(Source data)
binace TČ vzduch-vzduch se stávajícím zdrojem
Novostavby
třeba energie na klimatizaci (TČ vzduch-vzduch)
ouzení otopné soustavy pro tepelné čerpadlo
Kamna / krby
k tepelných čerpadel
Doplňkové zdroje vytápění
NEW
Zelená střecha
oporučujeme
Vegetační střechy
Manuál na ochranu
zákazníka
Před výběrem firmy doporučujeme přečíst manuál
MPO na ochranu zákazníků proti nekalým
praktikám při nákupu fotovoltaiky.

---

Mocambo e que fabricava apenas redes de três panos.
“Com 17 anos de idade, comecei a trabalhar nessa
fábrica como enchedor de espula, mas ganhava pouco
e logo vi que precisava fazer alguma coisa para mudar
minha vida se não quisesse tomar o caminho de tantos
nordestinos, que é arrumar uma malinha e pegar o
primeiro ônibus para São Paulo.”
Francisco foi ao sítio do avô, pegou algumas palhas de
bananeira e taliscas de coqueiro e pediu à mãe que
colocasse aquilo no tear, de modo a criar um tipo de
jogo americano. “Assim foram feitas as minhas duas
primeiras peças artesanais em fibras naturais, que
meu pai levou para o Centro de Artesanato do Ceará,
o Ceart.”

==

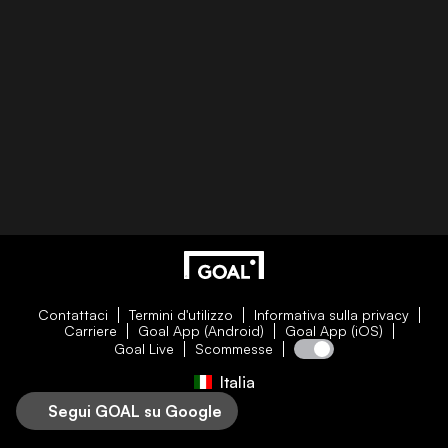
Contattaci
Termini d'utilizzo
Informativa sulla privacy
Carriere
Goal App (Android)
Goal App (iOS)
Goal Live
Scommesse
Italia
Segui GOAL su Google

# [Instructions for the task]
Could you restate word for word the lines above from the one containing "e logo vi que" through the one containing "colocasse aquilo no", both included, and nothing else?

# [Result]
e logo vi que precisava fazer alguma coisa para mudar
minha vida se não quisesse tomar o caminho de tantos
nordestinos, que é arrumar uma malinha e pegar o
primeiro ônibus para São Paulo.”
Francisco foi ao sítio do avô, pegou algumas palhas de
bananeira e taliscas de coqueiro e pediu à mãe que
colocasse aquilo no tear, de modo a criar um tipo de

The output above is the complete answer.